◆ EXERCISE INPUT ◆
━━━━━━━━━━━━━━━━━━━━━━━━━━━━━━
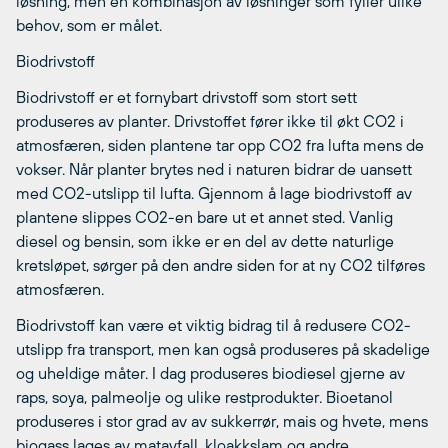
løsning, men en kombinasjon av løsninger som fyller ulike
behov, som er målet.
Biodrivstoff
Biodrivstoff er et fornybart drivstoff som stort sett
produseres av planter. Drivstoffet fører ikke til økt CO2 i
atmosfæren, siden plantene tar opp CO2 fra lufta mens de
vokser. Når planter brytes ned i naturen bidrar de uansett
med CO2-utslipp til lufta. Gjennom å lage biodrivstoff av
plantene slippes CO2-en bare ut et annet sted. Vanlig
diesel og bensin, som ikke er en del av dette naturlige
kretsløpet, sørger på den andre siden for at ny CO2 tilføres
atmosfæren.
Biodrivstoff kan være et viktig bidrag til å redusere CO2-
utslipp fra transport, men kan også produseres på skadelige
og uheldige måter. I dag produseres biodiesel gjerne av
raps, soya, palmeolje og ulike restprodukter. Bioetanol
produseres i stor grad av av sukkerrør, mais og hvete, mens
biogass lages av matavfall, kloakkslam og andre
━━━━━━━━━━━━━━━━━━━━━━━━━━━━━━
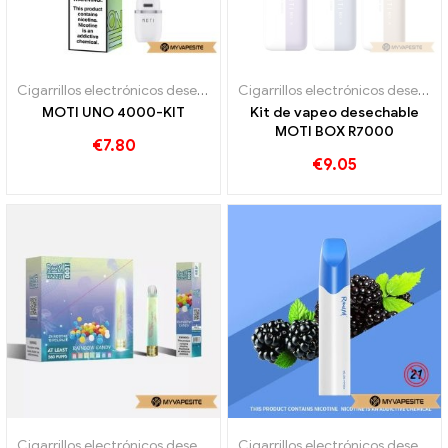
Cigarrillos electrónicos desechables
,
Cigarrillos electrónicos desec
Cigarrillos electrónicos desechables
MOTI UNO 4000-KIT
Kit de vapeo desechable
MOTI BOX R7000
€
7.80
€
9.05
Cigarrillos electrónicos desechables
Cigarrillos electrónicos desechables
━━━━━━━━━━━━━━━━━━━━━━━━━━━━━━
◆ WORK TASK ◆
Set down precisely the lines above between the line holding "vokser. Når planter" and the line holding "utslipp fra transport, men", inclusive, and nothing beyond them.

◆ FINISHED EXERCISE ◆
vokser. Når planter brytes ned i naturen bidrar de uansett
med CO2-utslipp til lufta. Gjennom å lage biodrivstoff av
plantene slippes CO2-en bare ut et annet sted. Vanlig
diesel og bensin, som ikke er en del av dette naturlige
kretsløpet, sørger på den andre siden for at ny CO2 tilføres
atmosfæren.
Biodrivstoff kan være et viktig bidrag til å redusere CO2-
utslipp fra transport, men kan også produseres på skadelige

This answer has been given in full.